Alguns pesquisadores afirmam que exalamos continuamente, pelos bilhões de poros na pele e até mesmo pelo hálito, produtos químicos voláteis chamados Feromônios. Atualmente, existem evidências intrigantes e controvertidas de que os seres humanos podem se comunicar com sinais bioquímicos inconscientes. Os que defendem a existência dos feromônios baseiam-se em evidências mostrando a presença e a utilização de feromônios por espécies tão diversas como borboletas, formigas, lobos, elefantes e pequenos símios. Os feromônios podem sinalizar interesses sexuais, situações de perigo e outros.
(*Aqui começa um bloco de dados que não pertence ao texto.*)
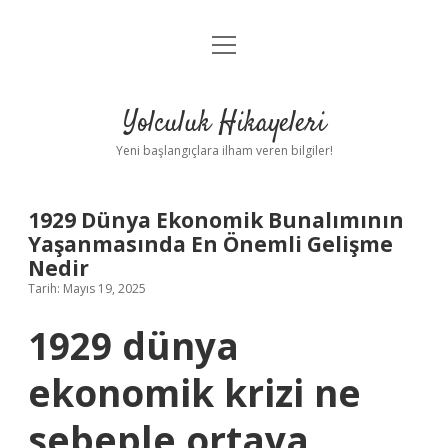
menüyü
Anasayfa
aç
Gizlilik Politikası
Yolculuk Hikayeleri
Yasal Uyarı
Yeni başlangıçlara ilham veren bilgiler!
Hakkımızda
1929 Dünya Ekonomik Bunalımının
Yaşanmasında En Önemli Gelişme
Nedir
Tarih: Mayıs 19, 2025
1929 dünya
ekonomik krizi ne
sebeple ortaya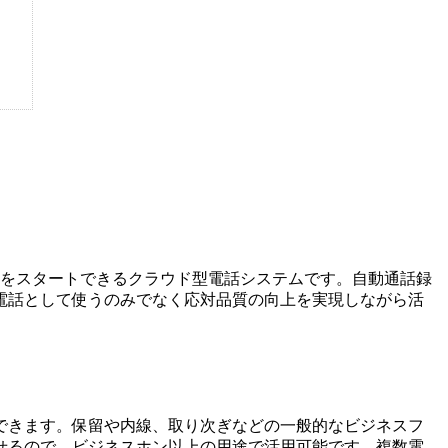
用をスタートできるクラウド型電話システムです。自動通話録
電話として使うのみでなく応対品質の向上を実現しながら活
できます。保留や内線、取り次ぎなどの一般的なビジネスフ
せるので、ビジネスホン以上の用途で活用可能です。複数電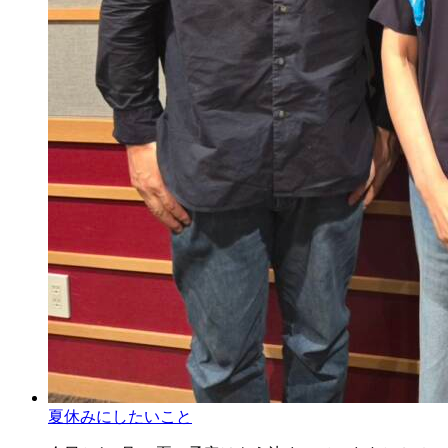
夏休みにしたいこと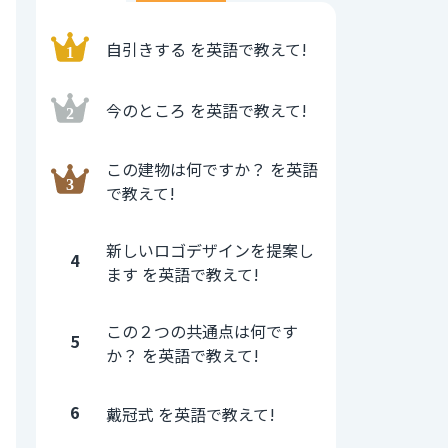
自引きする を英語で教えて!
今のところ を英語で教えて!
この建物は何ですか？ を英語
で教えて!
新しいロゴデザインを提案し
4
ます を英語で教えて!
この２つの共通点は何です
5
か？ を英語で教えて!
6
戴冠式 を英語で教えて!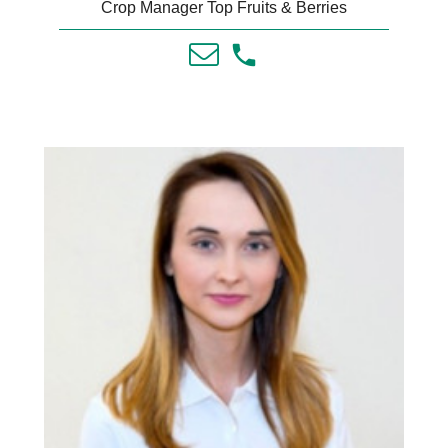
Crop Manager Top Fruits & Berries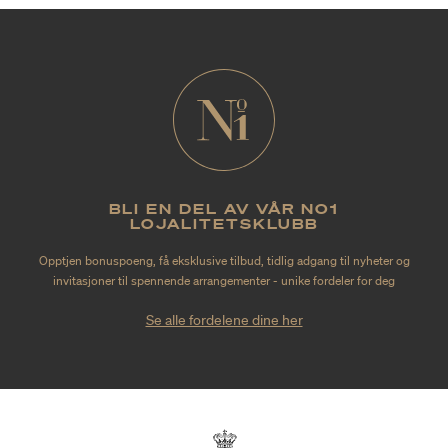
BLI EN DEL AV VÅR NO1
LOJALITETSKLUBB
Opptjen bonuspoeng, få eksklusive tilbud, tidlig adgang til nyheter og
invitasjoner til spennende arrangementer - unike fordeler for deg
Se alle fordelene dine her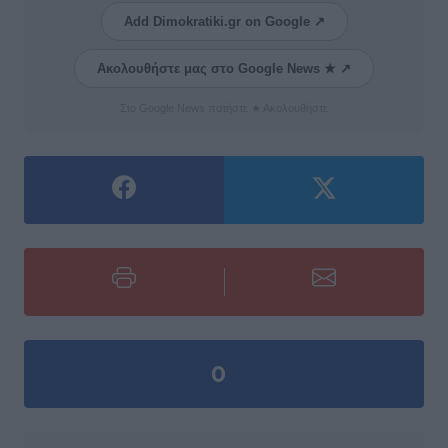
Add Dimokratiki.gr on Google ↗
Ακολουθήστε μας στο Google News ★ ↗
Στο Google News πατήστε ★ Ακολουθήστε
0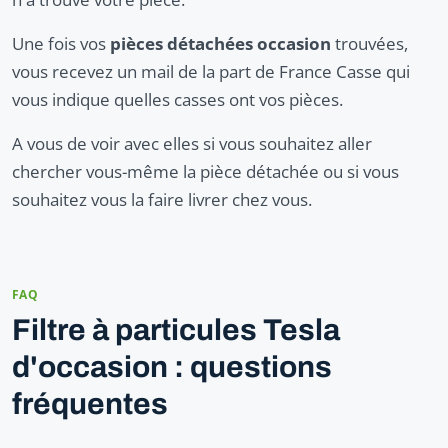
Une fois vos
pièces détachées occasion
trouvées,
vous recevez un mail de la part de France Casse qui
vous indique quelles casses ont vos pièces.
A vous de voir avec elles si vous souhaitez aller
chercher vous-même la pièce détachée ou si vous
souhaitez vous la faire livrer chez vous.
FAQ
Filtre à particules Tesla
d'occasion : questions
fréquentes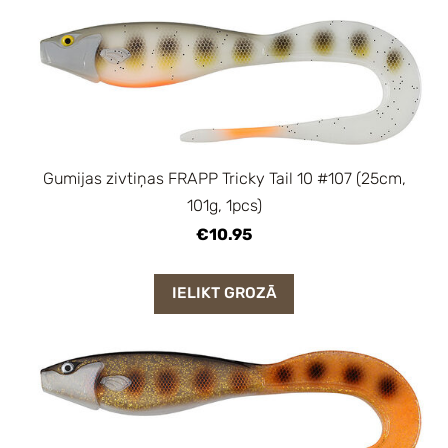
Gumijas zivtiņas FRAPP Tricky Tail 10 #107 (25cm,
101g, 1pcs)
€10.95
IELIKT GROZĀ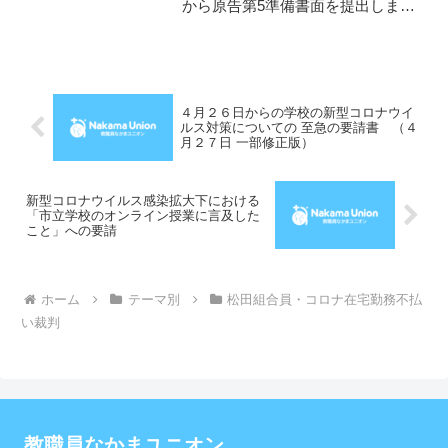
から原告第5準備書面を提出しまし
た。第6回口頭弁論は「君が代」調
教NO！処分取消裁判にとって大き
な節目になる期日だと感じていま
す。裁判傍聴と報告集会への参
加、よろしくお願いします。
４月２６日からの学校の新型コロナウイ
ルス対策についての 至急の要請書 （４
月２７日 一部修正版）
新型コロナウイルス感染拡大下における
「市立学校のオンライン授業に言及した
こと」への要請
ホーム
テーマ別
松田組合員・コロナ在宅勤務不払
い裁判
教職員なかまユニオン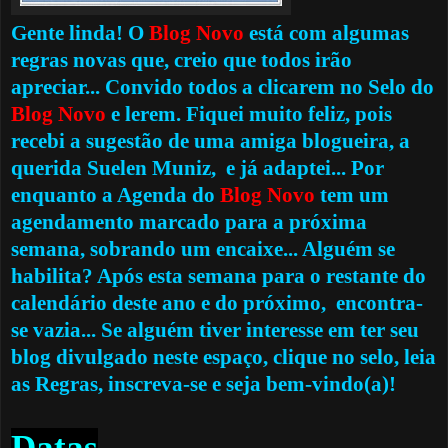
Gente linda! O
Blog Novo
está com algumas
regras novas que, creio que todos irão
apreciar... Convido todos a clicarem no Selo do
Blog Novo
e lerem. Fiquei muito feliz, pois
recebi a sugestão de uma amiga blogueira, a
querida Suelen Muniz, e já adaptei... Por
enquanto a Agenda do
Blog Novo
tem um
agendamento marcado para a próxima
semana, sobrando um encaixe... Alguém se
habilita?
Após esta semana para o restante do
calendário deste ano e do próximo,
encontra-
se vazia... Se alguém tiver interesse em ter seu
blog divulgado neste espaço, clique no selo, leia
as Regras, inscreva-se e seja bem-vindo(a)!
Datas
Se realmente existirem na espécie humana e sua percepção se der de maneira inconsciente, estaríamos permanentemente emitindo informações acerca de nossas preferências sexuais e desejos mais obscuros sem saber?

Os defensores da Teoria dos Feromônios vão ainda mais longe: dizem que o "amor à primeira vista" é a maior prova da existência destas substâncias controvertidas. Os feromônios – atestam – produzem reações químicas que resultam em sensações prazerosas. À medida em que vamos nos tornando dependentes, a cada ausência mais prolongada nos dizemos "apaixonados" – a ansiedade da paixão, então, seria o sintoma mais pertinente da Síndrome de Abstinência de Feromônios.

Com ou sem feromônios, é fato que a sensação de "amor à primeira vista" relaciona-se significativamente a grandes quantidades de feniletilamina, dopamina e norepinefrina no organismo. E voltamos à questão inicial: até que ponto a paixão é simplesmente uma reação química ?

O amor por cima das teorias

Apesar de todas as pesquisas e descobertas, existe no ar uma sensação de que a evolução, por algum motivo, modificou nossos genes permitindo que o amor não-associado à procriação surgisse – calcula-se que isto se deu há aproximadamente 10.000 anos. Os homens passaram realmente a amar as mulheres, e algumas destas passaram a olhar os homens como algo mais além de máquinas de proteção.

A despeito de todos os tubos de ensaio de sofisticados laboratórios e reações químicas e moléculas citoplasmáticas, afinal, deve haver algo mais entre o céu e a terra...

Referências:

1. The Anatomy of Love, Helen Fischer, Norton, New York, 1992.

2. The Smell of Love, F. Bryant Furlow, Psychology Today, 3-4/95, pp. 38-45.

3. What's love got to do with it? The Evolution of Human Mating, Meredith F. Small, New York: Anchor Books, 1995

4. McEwen BS. Meeting report - is there a neurobiology of love? Mol Psychiatry. 1997 Jan;2(1):15-6.

5. Keller L. Evolutionary biology. All's fair when love is war. Nature. 1995 Jan 19;373(6511):190-1.

6. Mosher SV. A fool for love.

7. Spink G. Monash University - The Chemistry of Love.

8. Chemistry of Love. Niazi Archive Essays.

9. Radio National - The Health Report. Biology of love.